Je n'arrive jamais à me sentir serein lorsque j'emprunte ce chemin bien trop connu. Je finis par arriver devant un immeuble. Cet immeuble. Mes doigts pianotent le code par habitude et mes pas filent à travers la cour jusqu'à une dépendance encastrée derrière un acacia. Je sonne à la porte et cette dernière s'ouvre par un mécanisme automatique au bout d'une quinzaine de secondes.

À l'intérieur du petit hall, je découvre Marius. Le grand black est tassé derrière les écrans des caméras qu'il est censé surveiller, mais être collé à la vigie n'est jamais très passionnant, alors il préfère jouer à un jeu sur son Blackphone. Je m'annonce.

— Salut. Je viens voir Igor.

Il ne lève même pas la tête de son téléphone. Je n'avais pas besoin de lui préciser la raison de ma venue. Pourquoi viendrais-je ici si ce n'était pas pour voir Igor ?

— Vas-y. Il t'attend.

Je lui rends un signe de tête poli qu'il ne capte même pas et monte les escaliers. J'aime bien Marius. Même s'il lui manque la politesse et la courtoisie, lui au moins, n'a jamais été agressif à mon égard. Arrivé devant sa porte, je frappe quelques coups et sa voix puissante tonne à travers la cloison.

— Patiente ! J'en ai encore pour cinq minutes.

Je soupire et m'appuie contre le mur du couloir. Il est avec une fille à l'intérieur. Une nouvelle. Accro à l'héroïne. Elle a peur. Igor la rassure : il subviendra à tous ses besoins, y compris son addiction. La fille se fait un fix, puis délasse sa nuque contre le fauteuil. Elle se sent aussitôt bien mieux. Même si le soulagement que lui procurent ses doses est chaque fois réduit. Au moins, les tremblements se calment et la paix revient dans son esprit. Temporairement.

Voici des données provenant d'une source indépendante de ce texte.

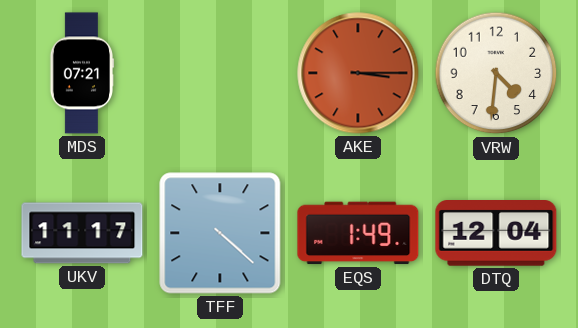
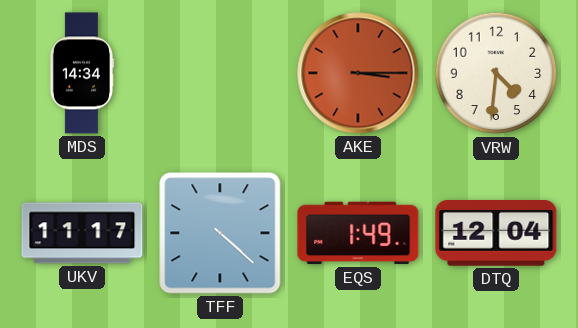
MDS: 07:21 -> 14:34
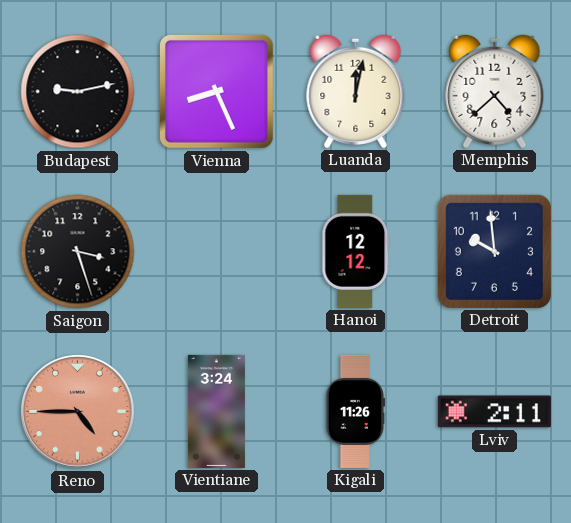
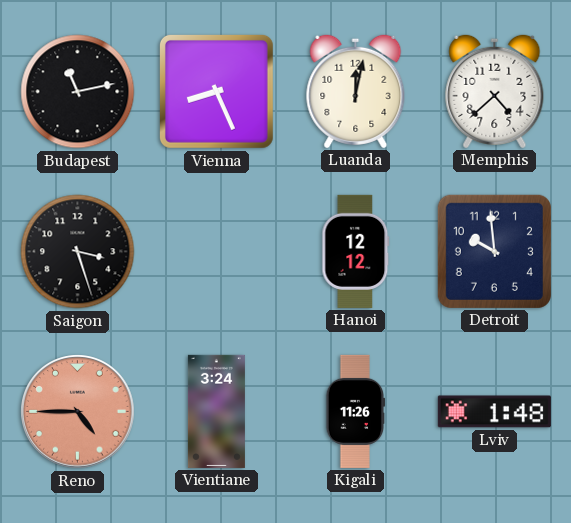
Budapest: 9:13 -> 11:13
Lviv: 2:11 -> 1:48
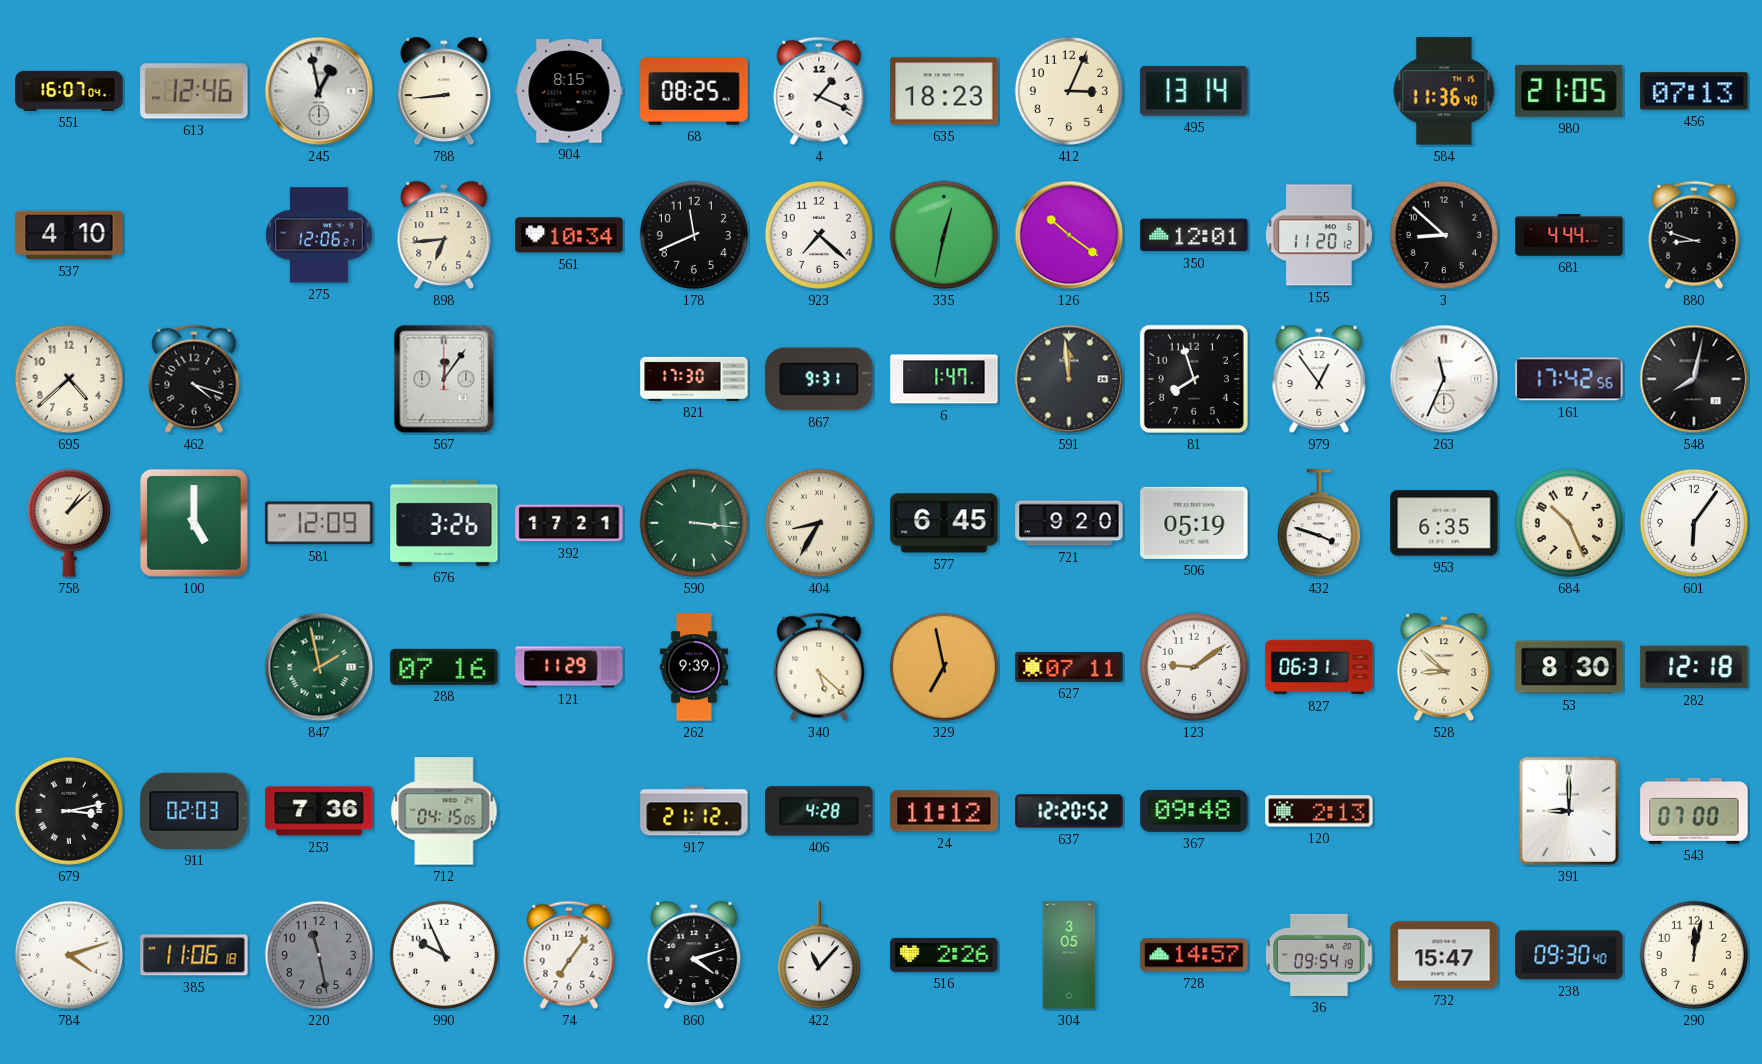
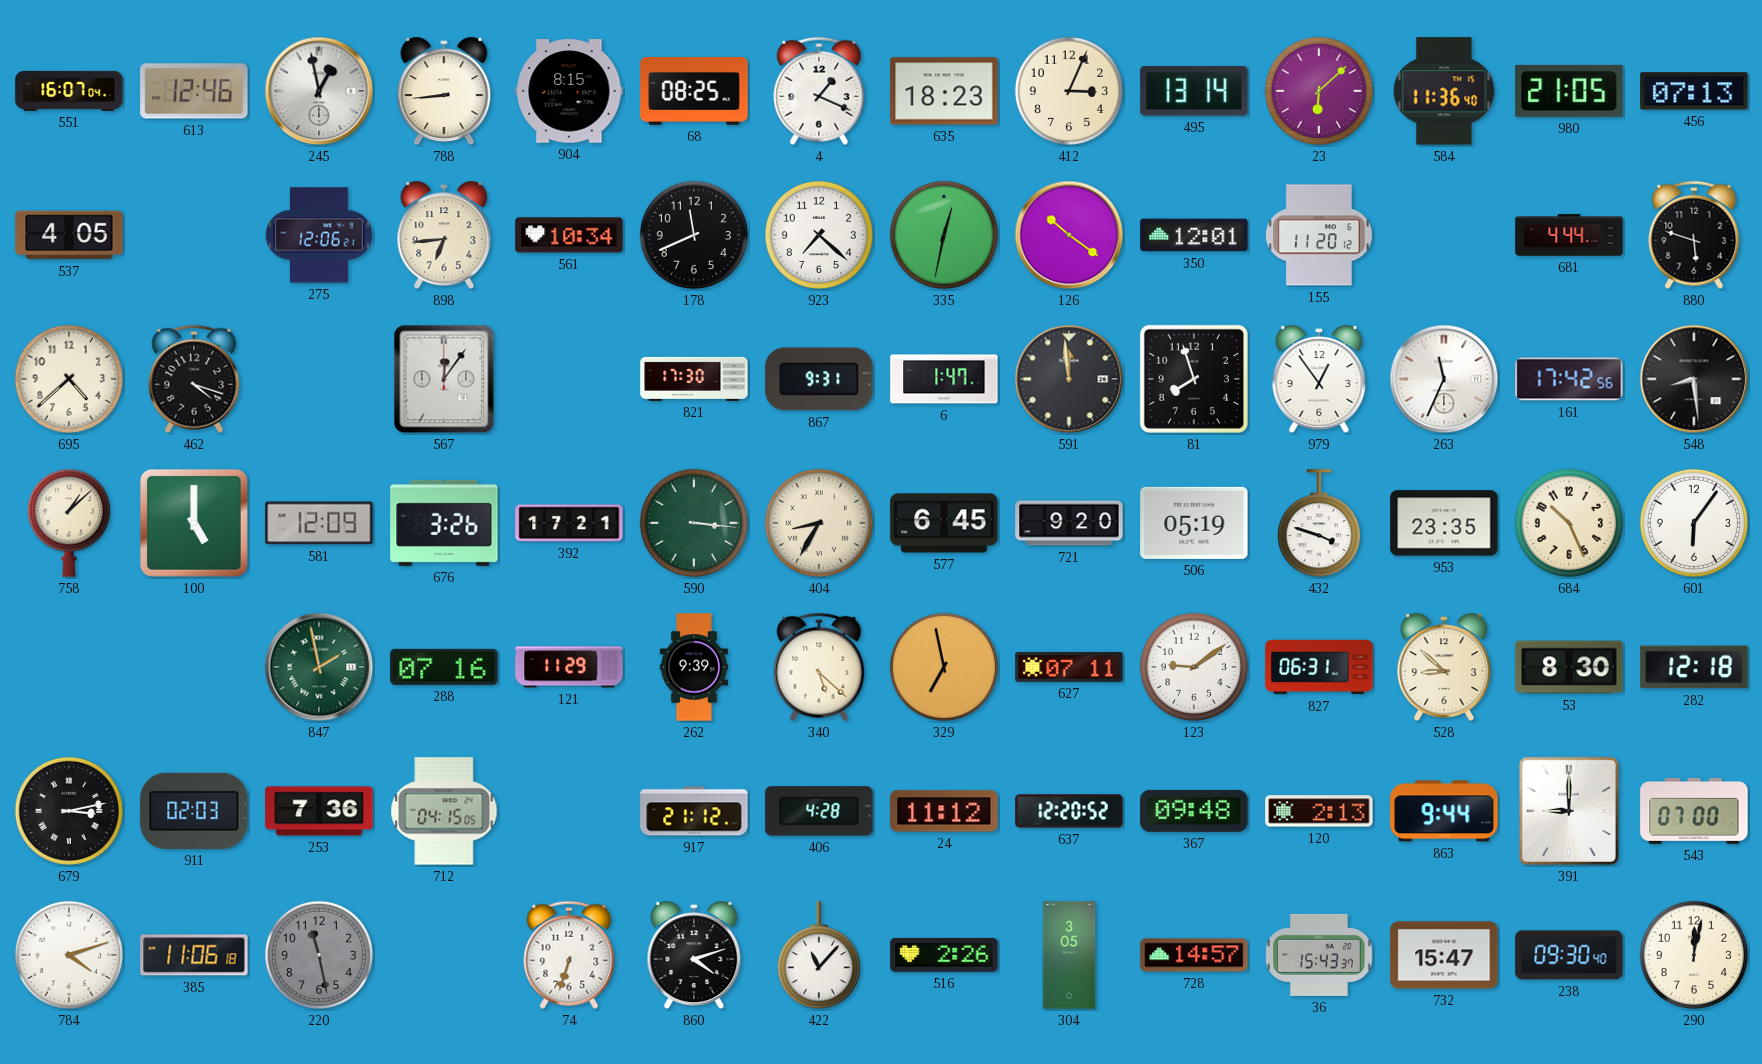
23: none -> 6:08
537: 4:10 -> 4:05
3: 8:52 -> none
880: 8:48 -> 5:48
548: 8:02 -> 8:29
953: 6:35 -> 23:35
863: none -> 9:44
990: 9:56 -> none
74: 7:06 -> 6:33
36: 09:54 -> 15:43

Je sors de sa tête. Une sueur froide coule dans mon dos. Me brancher par empathie sur elle me procure un terrible sentiment de malaise. J'ai beau savoir que l'addiction et ce manque qui se creuse, à chaque fois que les doses s'espacent, sont un enfer à vivre, c'est autrement plus perturbant de le ressentir dans sa chair en n'ayant jamais été junkie soi-même.

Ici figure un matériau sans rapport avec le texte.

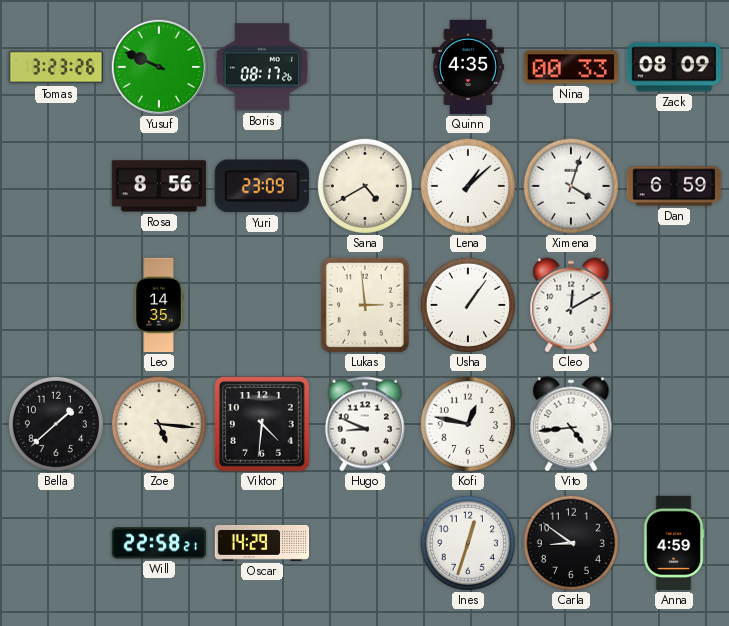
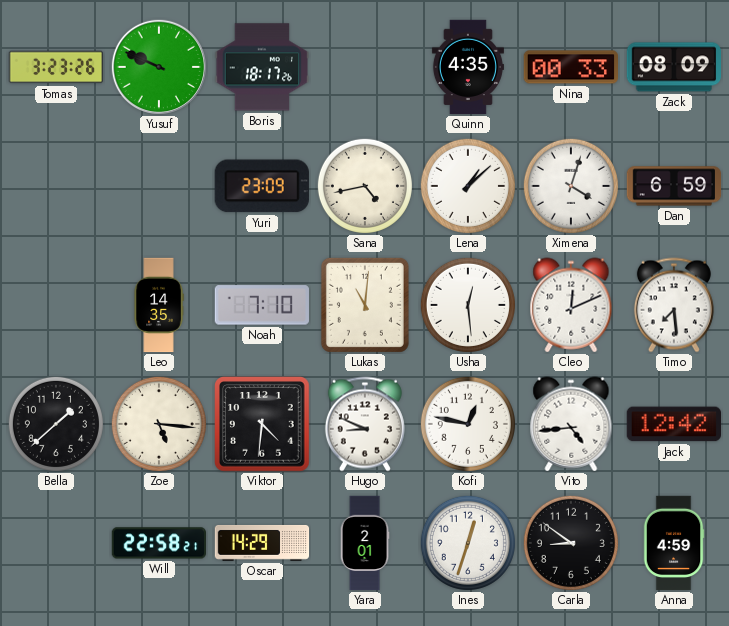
Boris: 08:17 -> 18:17
Rosa: 8:56 -> none
Sana: 4:40 -> 4:43
Noah: none -> 7:10
Lukas: 2:59 -> 11:01
Usha: 1:06 -> 12:29
Cleo: 12:10 -> 12:11
Timo: none -> 7:29
Jack: none -> 12:42
Yara: none -> 2:01
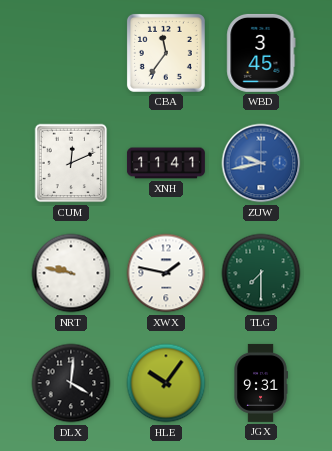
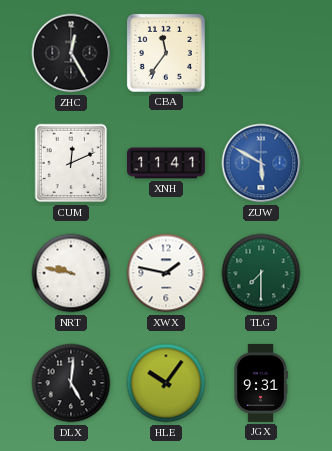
ZHC: none -> 12:25
WBD: 3:45 -> none
ZUW: 9:43 -> 5:50
DLX: 4:01 -> 5:01
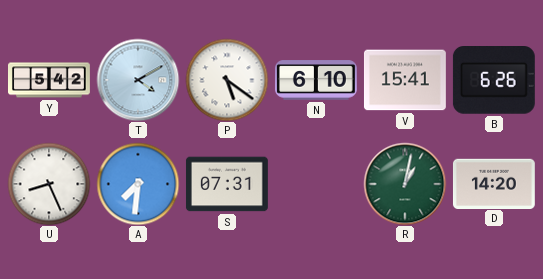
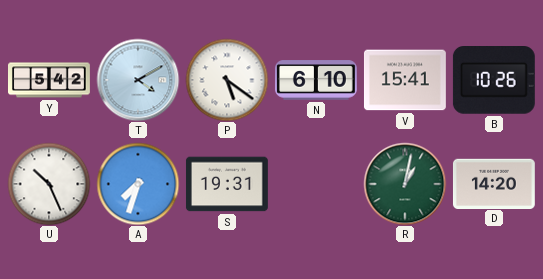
B: 6:26 -> 10:26
U: 8:26 -> 10:26
A: 7:31 -> 7:33
S: 07:31 -> 19:31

La fille finit par sortir du bureau. Elle titube, mais me renvoie un sourire goguenard en passant devant moi, avant de descendre avec maladresse les escaliers. Ma tête se retourne, attirée par l'invective à l'accent russe.

— Entre.

Je suis toujours aussi amusé de retrouver la décrépitude de cet endroit. On pourrait s'attendre à ce qu'un homme de l'influence d'Igor siège dans un bureau imposant, façon Le Parrain. Au lieu de ça, la pièce semble victime d'une indomptable entropie. Des papiers et des dossiers dégueulent des étagères, à une heure où le tout-numérique a pourtant éradiqué ces antiquités. Le parquet d'époque grince à chaque pas et les lattes inégales laissent entrevoir un jour. Les fauteuils désassortis et étalés çà et là semblent tirés d'une brocante étant donné leur vétusté. Pourquoi ferait-il un effort pour accommoder son bureau ? Il n'y reçoit que ses putes, ses dealeurs ou ses sbires. Quand il a affaire à des contacts plus importants, il se déplace dans des lieux de bien meilleur standing.

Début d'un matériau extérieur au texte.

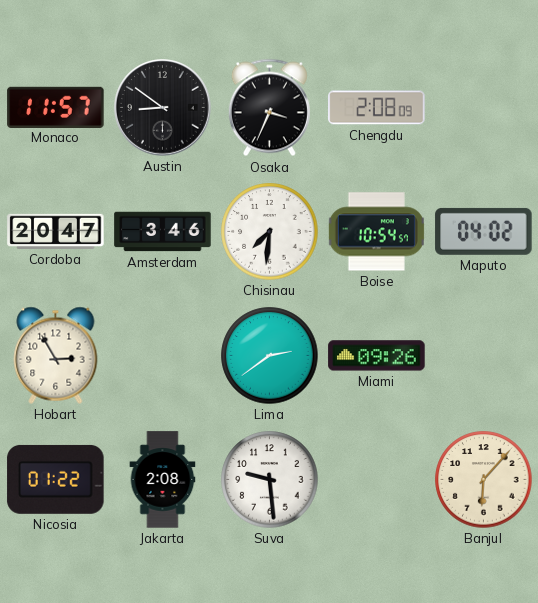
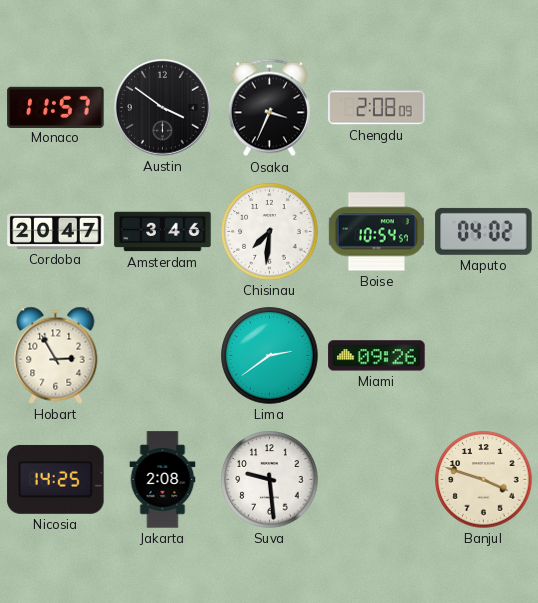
Austin: 8:51 -> 3:51
Nicosia: 01:22 -> 14:25
Banjul: 6:07 -> 3:48
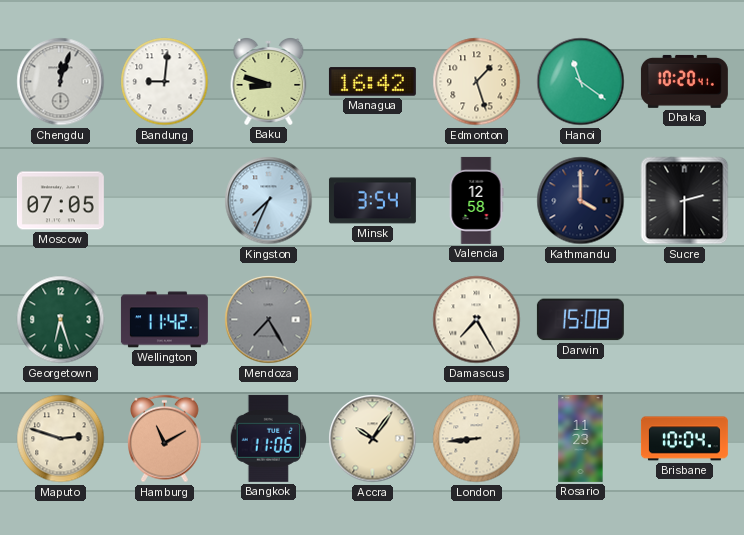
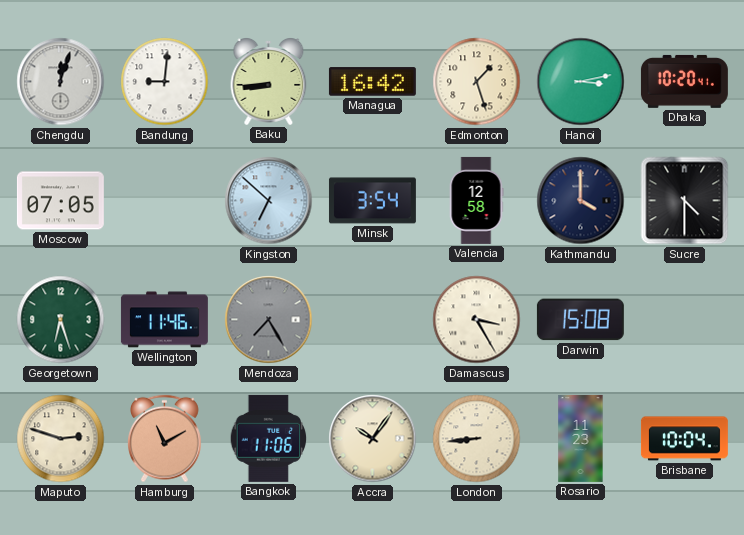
Baku: 8:48 -> 8:44
Hanoi: 11:21 -> 3:13
Kingston: 7:34 -> 6:52
Sucre: 2:30 -> 4:30
Wellington: 11:42 -> 11:46
Damascus: 7:25 -> 3:25
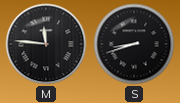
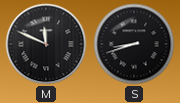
M: 11:46 -> 11:49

— Je t'en prie, installe-toi.

Il me désigne le canapé en feutrine verte près de la fenêtre. Les ressorts sont cassés, mais au moins, la vue sur l'acacia au-dehors est apaisante. Igor fouille dans un secrétaire et en tire une bouteille de whisky ainsi que deux verres. Il ne me demande pas si j'en veux. De toute façon, même si je lui avais dit non, il m'en aurait servi un malgré tout et j'aurais fini par me laisser tenter.

— Comment vas-tu depuis la dernière fois ? Tes hallucinations fonctionnent toujours comme tu le voudrais ?

Je ne suis pas sûr qu'elles aient déjà fonctionné comme je le voudrais. Il remplit généreusement les deux verres du liquide ambré. Je lâche un soupir las.

— Je me serais épargné cette visite si cela n'avait pas été le cas.

Parce que je sais bien que c'est pour cela qu'il m'a convoqué, pas pour le plaisir de partager son whisky de qualité avec moi. Je saisis mon verre timidement et il l'entrechoque avec le mien, comme si mes paroles venaient de sceller un quelconque accord avec lui. Un pacte avec le Diable.

— Je veux en savoir plus, Ejay. Comment est-ce que cela opère au juste ? À quelle distance tu peux entendre, avec quelle précision tu peux soutirer des informations...

Je tire une moue en fuguant du regard vers la fenêtre. Ses questions sont déjà trop complexes. J'ai passé la semaine à m'acclimater et à dompter ce fléau qui me déchire le crâne. Je n'ai pas encore pris le temps d'effectuer ce genre de tests.

— Je ne sais pas, admis-je.

Son sourire redescend aussitôt. Il n'apprécie pas ce genre de réponse.

— Tu devrais t'entraîner, Ejay. C'est important de connaître l'étendue de tes capacités.

Sous-entendu : « Tu ferais bien d'apprendre à t'en servir vite et correctement si tu ne veux pas affronter mon courroux. » Je me ratatine sur mon siège et Igor revient à la charge.

— Faisons un test. Marius est en bas. Il doit y avoir environ dix mètres entre lui et nous. Est-ce que tu discernes quelque chose ?

Dix mètres, ce n'est rien, j'ai déjà été envahi de bien plus loin. Enfin, je crois. Je ferme les yeux pour me concentrer et laisse le flux dériver dans la direction approximative de Marius. Très vite, je le capte. Il est concentré sur un mini-jeu de puzzle. Pas grand-chose à en tirer en surface, alors je tente de creuser plus loin. J'entraperçois ses motivations : sa fille, essentiellement, une adorable bouille de six ans. Sa femme l'a quitté, il y a deux ans, et ne plus pouvoir voir sa Lily autant qu'il le voudrait, le déchire. Il aimerait pouvoir arrêter de bosser pour Igor, trouver un travail plus honnête, même moins bien payé, alors peut-être que sa femme accepterait de revenir vers lui...

— Alors ?

Sa voix impatiente me tire de mon exploration.

— Je le cerne, oui.

— Et que vois-tu ?

Je hausse les épaules.

— J'ai l'impression que je peux voir la plupart de ses souvenirs et son ressenti.

— Tout ça ?

À son ton ironique, je comprends bien qu'il attend une preuve.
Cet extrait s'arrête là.